I do spend more time that I should with my electronics. I like being connected to the wider world, and I will read the blogs I follow and the news, a few editorials that I like, and (as always) the comics. I have one laptop window dedicated to them (Doonesbury, For Better or For Worse, Zits, Baby Blues, Pickles, and Monty), and once I've done everything else, I open that window and usually have a chuckle or two. That's the signal that it's time for me to close the laptop and move on to other things.

I suppose if I were to look closely at the way I structure my days, I might wonder if I should be spending time volunteering to an important cause, or perhaps making a difference in the world around me. The news sometimes causes me anxiety, because this world we live in needs people who are willing to make it a better place. I've got the ability but not the willingness. Am I wrong? Should I be living my life differently? Sometimes I really wonder about this.

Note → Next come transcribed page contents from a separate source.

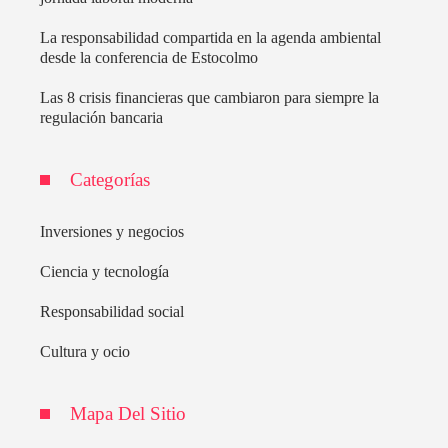
La responsabilidad compartida en la agenda ambiental
desde la conferencia de Estocolmo
Las 8 crisis financieras que cambiaron para siempre la
regulación bancaria
Categorías
Inversiones y negocios
Ciencia y tecnología
Responsabilidad social
Cultura y ocio
Mapa Del Sitio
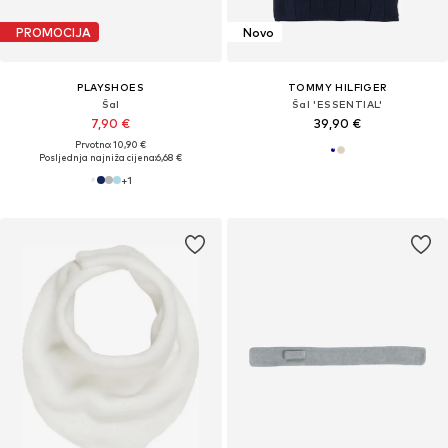
PROMOCIJA
Novo
PLAYSHOES
TOMMY HILFIGER
Šal
Šal 'ESSENTIAL'
7,90 €
39,90 €
Prvotno: 10,90 €
Posljednja najniža cijena:
6,68 €
+
1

Well, this day of falling back, rather than springing ahead, has become one of contemplating my daily life. I've done that today, using my extra hour to think about where I'm going and sharing it with some of my favorite people: my regular readers. That reminds me of one thing I haven't mentioned: writing blogs, especially this one, gives me so much satisfaction and a purpose to my days that I almost forgot to notice it! How I would miss it if it were not here. And how I would miss you if you were not here, either.

But you are, today. And so am I. Be well, give your loved ones a special little hug for me, and I'll see you here next Sunday, if all goes as planned.